Buying Long-Term Real Estate Investments –California’s Ideal!
To place your long-term real estate investment dollars, “California, is the ideal state for it. Not only has California provided enormous capital growth for real estate owners over the past four decades, but moving forward it has some remarkable features that make it somewhat attractive to property investors. If you do your homework you should be able to locate properties that make a compelling solid investment, but please don’t assume that you can just carelessly buy any investment property in California and build wealth. Here are my thoughts on this.
Shortage of valuable land: The main cities or counties — Los Angeles, Orange County, & San Francisco, — are all facing the same issues. Because of the dearth of land, the projections are suited for property values going up over time. Within a reasonable distance from the main employment centers, there is exceedingly little land available for development. In fact, most sought after city areas of the state only a couple large parcels are left within a short drive of the city, and most all of that land is being developed. Fewer than 30,000 parcels of all the land in the county is for the most part built out. So this constrained amount of vacant land means prices to buy “land” “as well as existing homes” should amplify over the long hall.
Property tax limits, Proposition 13: Dissimilar to how most states’ property taxes work. In most states, taxes go up each year subsequent to increases in property value, so if the property value rise, so will the taxes. But it is different in California, and that’s an enormous plus for real estate owners in the state. Investors that invest in any property “in California” have established property taxes @ 1 percent of the sales price. So on a $200,000 properties you would pay $2,000 per year in regular property taxes (In some areas, there may be a small additional county bond levies or Mello-Roos taxes). Back in the late 1970s Californians passed a measure that limited property taxes and property tax increases, they were exhausted of consistent hikes on property tax levies.
Hurdles to develop: Due to the paucity of available land, developing in California is extremely difficult. Between groups battling the developer over lower density of units on the parcel; a reluctance owner not willing to sell his or her property; and exorbitant city building permit fees. These all impede further development, increasing the housing supply and lowering property values. I think most all will agree that a moderate supply most likely increases property values.

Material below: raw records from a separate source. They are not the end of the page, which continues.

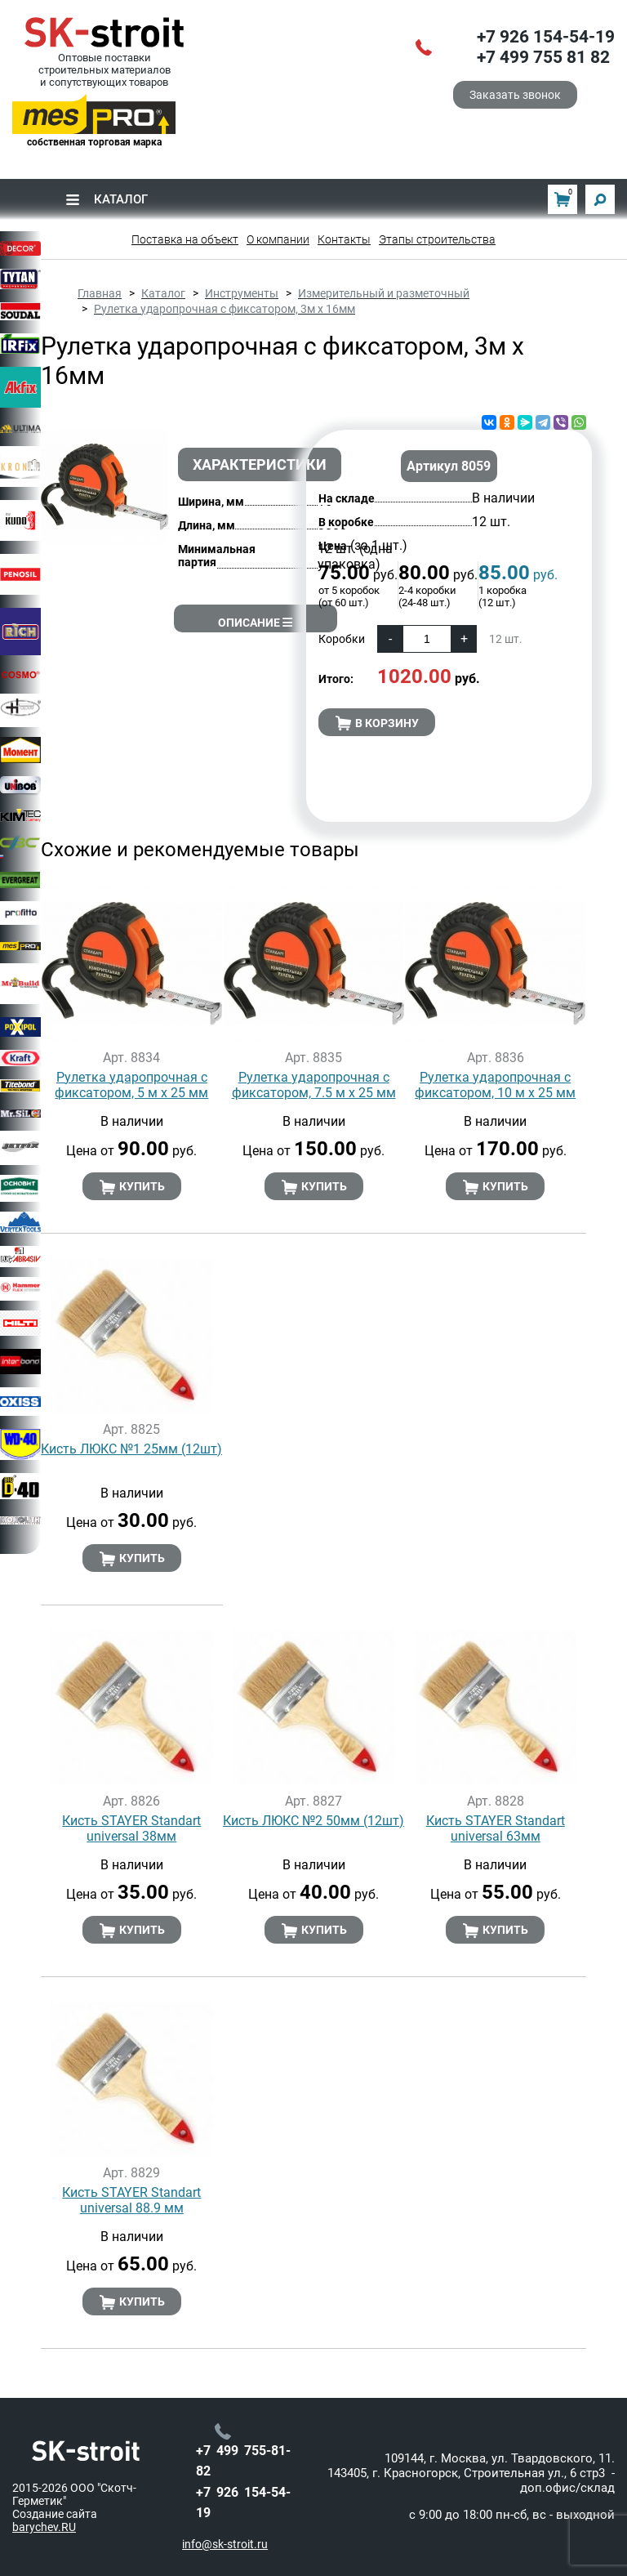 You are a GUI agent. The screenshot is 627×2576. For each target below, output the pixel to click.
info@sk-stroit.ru (225, 2544)
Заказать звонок (515, 94)
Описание (255, 622)
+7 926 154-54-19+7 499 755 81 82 (546, 47)
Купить (132, 1187)
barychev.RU (44, 2527) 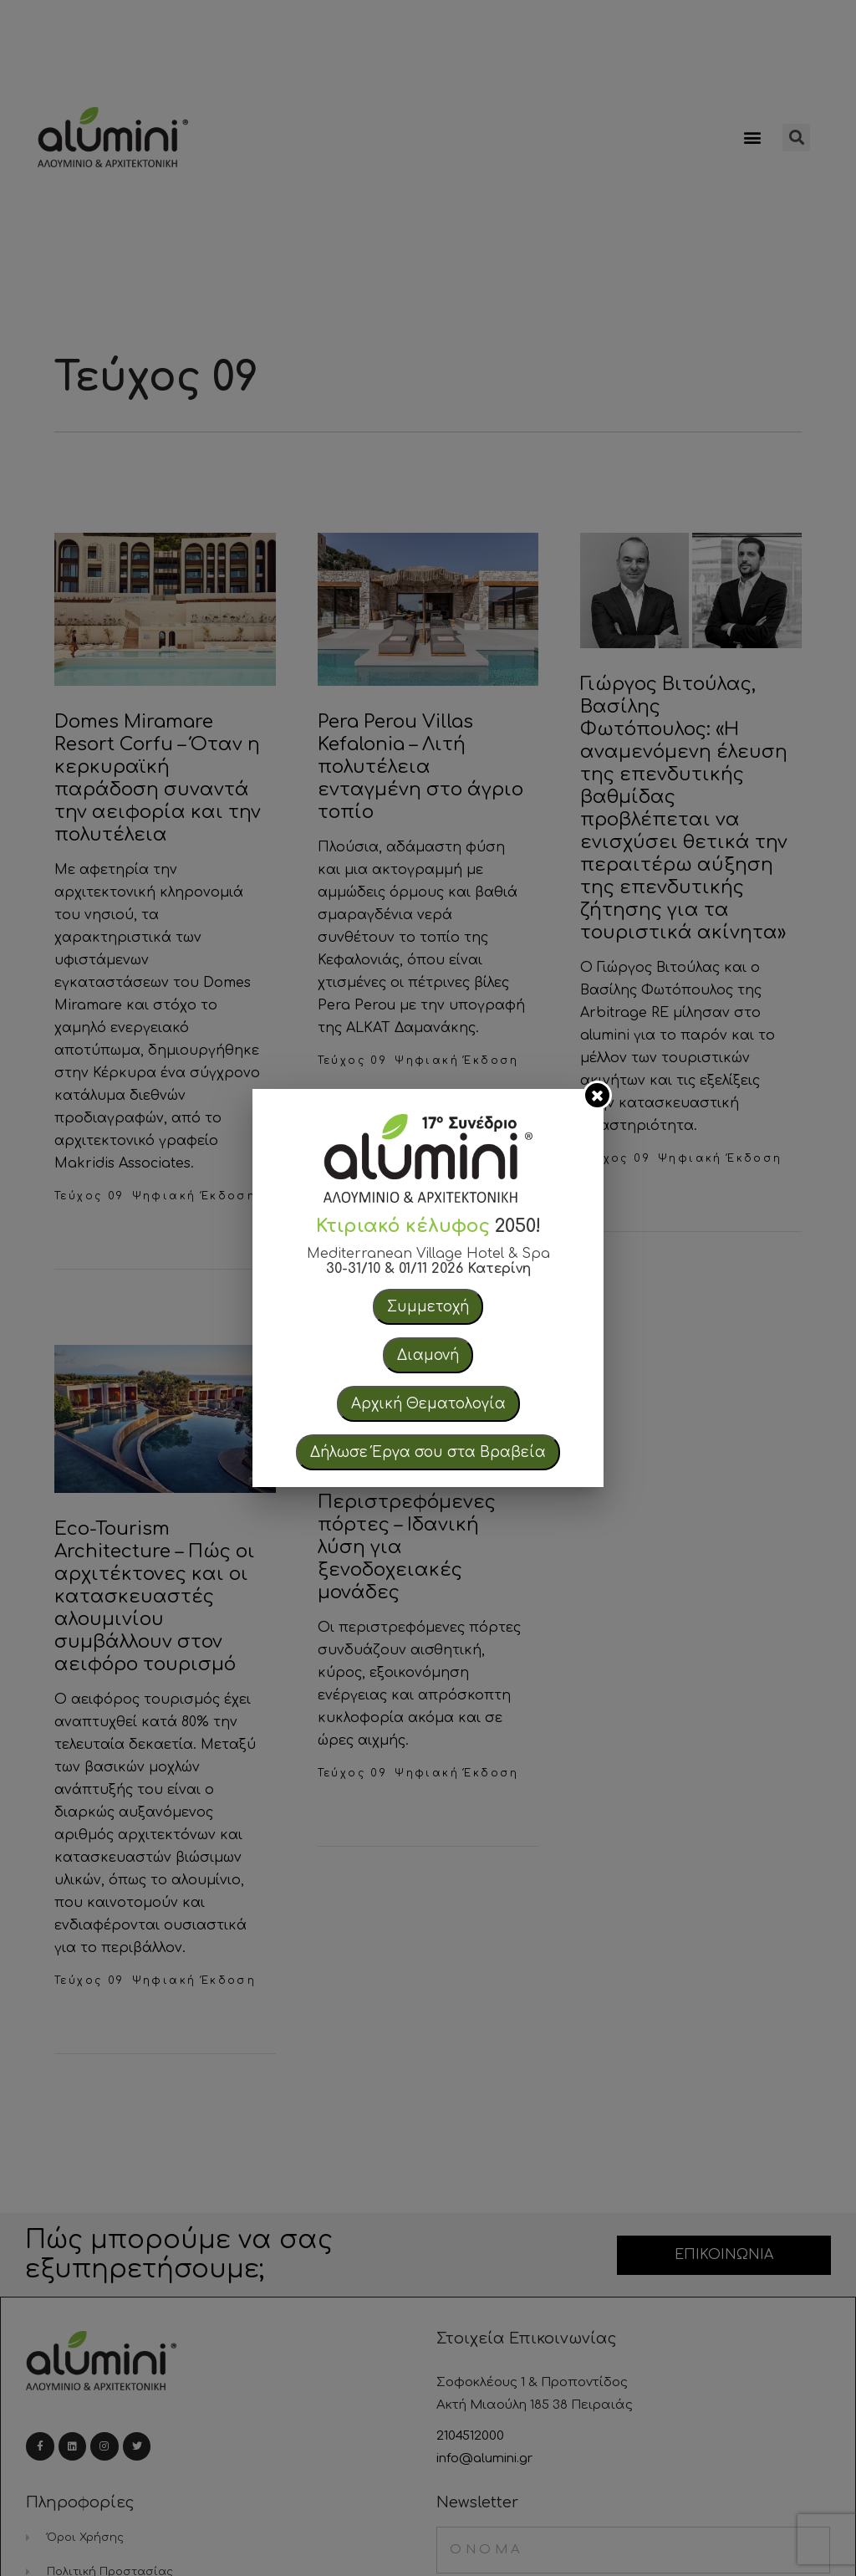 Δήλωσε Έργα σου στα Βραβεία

Expanding population: If you have been paying attention to the media, they predict that the population in the U.S. to increase during the next five decades. So with the population expanding over time, then mix-in the sought-after weather in California, and throw in folks always prefer to live “in the coastal areas” it is more than likely that California property prices will continue to grow.
Fundamentally an investor must target investments with moderate prices and positive cash flows. Primarily and investor still need to be well-informed and invest wisely, so they reduce hassles and maximize profits. Basically, there’s an excellent chance if you have invested “in California” you own some of the best “dirt” in the nation which helps any retirement picture.